Quando foi anunciado que a HMD Global iria assumir os direitos da marca Nokia (e, por consequência, tudo o que estava relacionado à telefonia), muitos viram a iniciativa com uma boa dose de ceticismo.

A empresa é finlandesa, tinha um monte de gente da finada Nokia, mas a parceria com a Foxconn para desenvolvimento e produção dos dispositivos deixou todo mundo com o pé atrás. Muitos pensaram que veríamos um clone do que a Nokia foi um dia, com dispositivos de qualidade duvidosa, com hardware meia boca, software customizado e todos os elementos que resultariam em uma grande queimação de filme da marca lendária, que um dia foi uma gigante do mundo da tecnologia.

Pois é… até agora, isso não está acontecendo. Pelo contrário: a HMD está fazendo de tudo para trazer de volta a Nokia de qualidade que sempre conhecemos. E não apenas nos elementos de nostalgia, lançando versões atualizadas de celulares do passado.

 

 

Ter um smartphone Nokia com o sistema operacional Android é um antigo sonho que se tornou realidade em 2017. Não apenas atende o pedido dos fãs fiéis da marca, como também corrige um erro seríssimo da finada empresa: não remar contra a maré.

A HMD sabe que pode conseguir mercado reforçando o prestígio da marca com os elementos que a faziam mundialmente conhecida e amada por muita gente. E esses elementos são: bom desempenho, hardware potente, software limpo e funcional (e o Android puro faz isso), um conjunto de câmeras excelente, uma boa autonomia de bateria, boa qualidade de sinal e uma qualidade de construção excelente.

A parceria anunciada com a Xiaomi atende uma parte desses requisitos.

A nova Nokia pode mostrar ao mundo que ainda sabe fazer e bem feito, a ponto de licenciar suas patentes de telefonia para uma empresa que já tem prestígio no mercado, mas que a algum tempo busca a sua expansão internacional, mas não consegue justamente porque está limitada pela questão das patentes. Agora, não está mais.

A antiga Nokia construiu seu prestígio (em partes) dessa forma.

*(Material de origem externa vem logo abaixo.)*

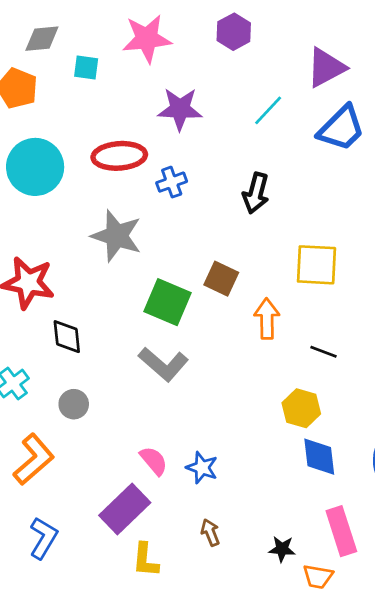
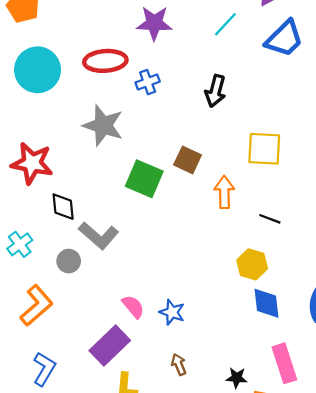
gray L-shape: (163, 364) -> (99, 235), moved

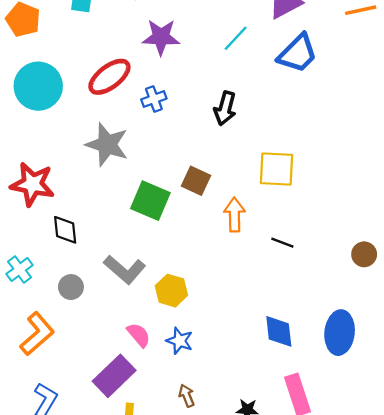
red ellipse: (105, 61) -> (109, 77), turned -33
gray L-shape: (99, 235) -> (125, 270), moved
yellow hexagon: (252, 264) -> (171, 291), moved

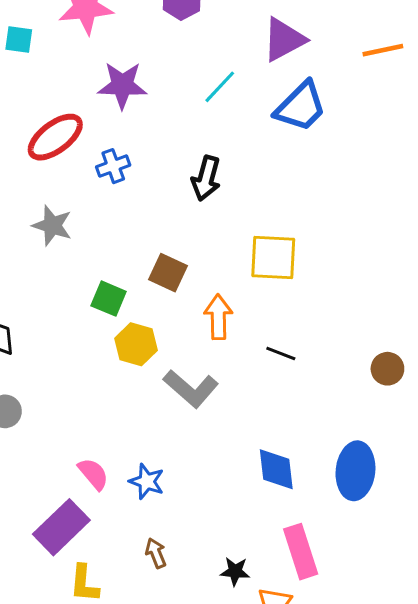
gray star: (107, 145) -> (52, 225), size x0.7
green square: (150, 201) -> (109, 299), size x0.7
gray L-shape: (125, 270) -> (191, 389), moved
yellow hexagon: (171, 291) -> (136, 344), moved

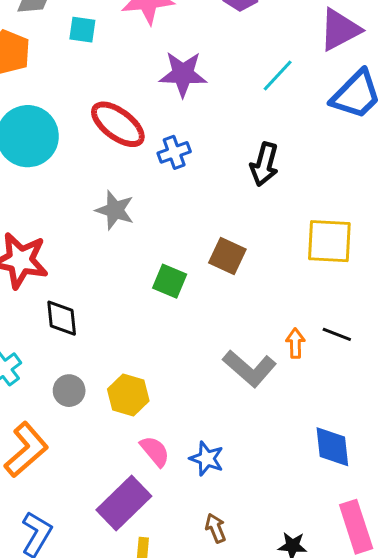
red ellipse: (55, 137) -> (118, 124), turned 74
orange arrow: (218, 317) -> (295, 343), moved, size x0.7
yellow hexagon: (136, 344) -> (128, 395), moved

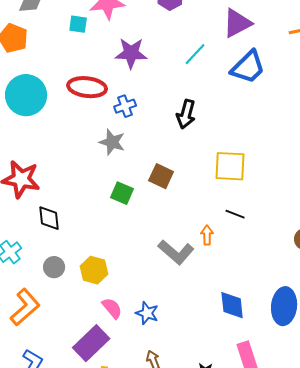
cyan square: (82, 30) -> (78, 24), moved
red ellipse: (118, 124) -> (87, 87), turned -30
gray star: (115, 210) -> (112, 142), moved
black line: (337, 334) -> (235, 214), moved

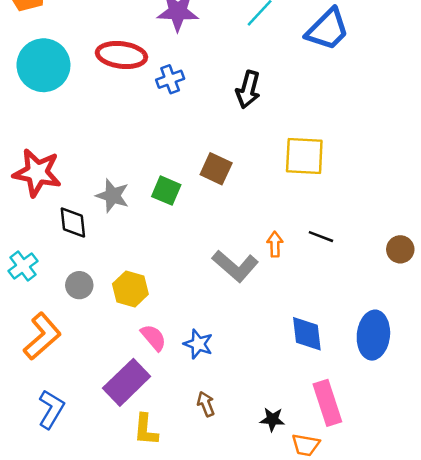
gray star: (112, 142) -> (113, 196), moved
black line: (235, 214) -> (321, 237), moved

Mas o acordo anunciado com o fabricante alemão de sensores fotográficos Zeiss é um dos indícios mais fortes de que a HMD quer o DNA da velha Nokia.

Todo mundo que teve um dispositivo Nokia do passado sabe do que estou falando. Os sensores Carl Zeiss eram os melhores do mundo da telefonia móvel, e marcaram época dentro do setor, ajudando a impulsionar as vendas de vários modelos dos finlandeses ao longo do começo desse novo século. E a HMD sabe que até hoje tem muita gente que se lembra com saudades desse tempo.

Tempo este que está de volta.

 

 

Ainda resta saber se os novos smartphones da nova Nokia são tão resistentes quanto os dispositivos do passado. Tudo leva a crer que sim. E esse é outro ponto fundamental para que a marca volte a ter alguma relevância no mercado.

É claro que é cedo para dizer se essa nova Nokia by HMD vai alcançar os seus objetivos e voltar a ser uma gigante de tecnologia. Mas podemos dizer que eles estão fazendo a lição de casa direitinho.

É uma missão complicada? Com certeza! Mas não podemos culpar a HMD por tentar.

Sera uma alegria poder dizer no futuro um #NokiaIsBack… pra valer!